Copy the data exactly; pictures stay out of the copy.

__SUPPLIED MATERIAL__:
────────────────

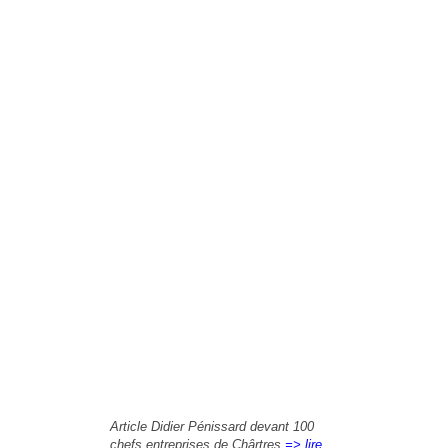
Article Didier Pénissard devant 100
chefs entreprises de Chârtres
=> lire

────────────────

__OUTPUT OF THE TASK__:
Article Didier Pénissard devant 100
chefs entreprises de Chârtres
=> lire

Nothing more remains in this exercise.